Property assertions and their data values but may refer to contents of

MODEL(s)

 

I think you mean it contains individual *names*, right?

 

When you say 'may refer to', what distinction are you making between

'refer to' and 'contain'? Do you mean it will not contain the

*definitions* of the classes, etc.? But there is no concept of

'definition' in the RDF/OWL world.

 

 > MODEL ONTOLOGY (MODEL for short) contains Classes, ObjectProperties,

DataProperties and Datatypes

 

And what will you do with something which contains large amounts of

instance data, described using a mixture of vocabulary from a number of

other ontologies and a small number of class and property definitions

local to it? Because this is, if anything, the normal situation in

Web-based ontology work.

 

 > INSTANCE and MODEL are disjoint

 

Which, if enforced, is going to create errors and blocks to processing

for no functional reason. Why do this? It is a bad design decision to

introduce distinctions that have no utility other than to be enforced

and generate error messages. If this is a genuine type distinction, then

you should be able to say what reasons there are for a processor to know

what type an ontology is. How will an INSTANCE be processed differently

from a MODEL?

 

 > but there can be Ontologies (neither of these subtypes) which combine

them through merge or import and would be used for reasoning.

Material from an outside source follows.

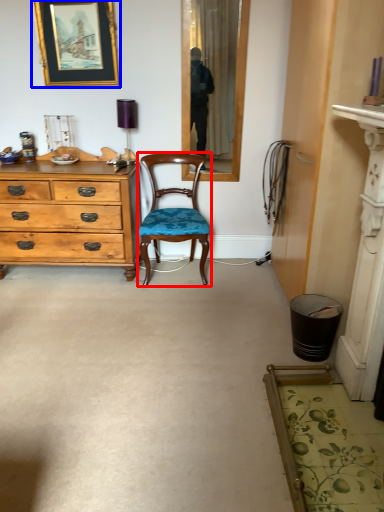 Question: Which object is closer to the camera taking this photo, chair (highlighted by a red box) or picture frame (highlighted by a blue box)?

Choices:
 (A) chair
 (B) picture frame

Answer: (A)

 > It should not be necessary to separate these two by MIME type - they

will be handled quite differently e.g. import statements will know

exactly what they are trying to do.

 

importing is completely transparent to this distinction. Both of them

(and any hybrids) will be imported in the same way using the same

mechanisms. This is part of the RDF/OWL design.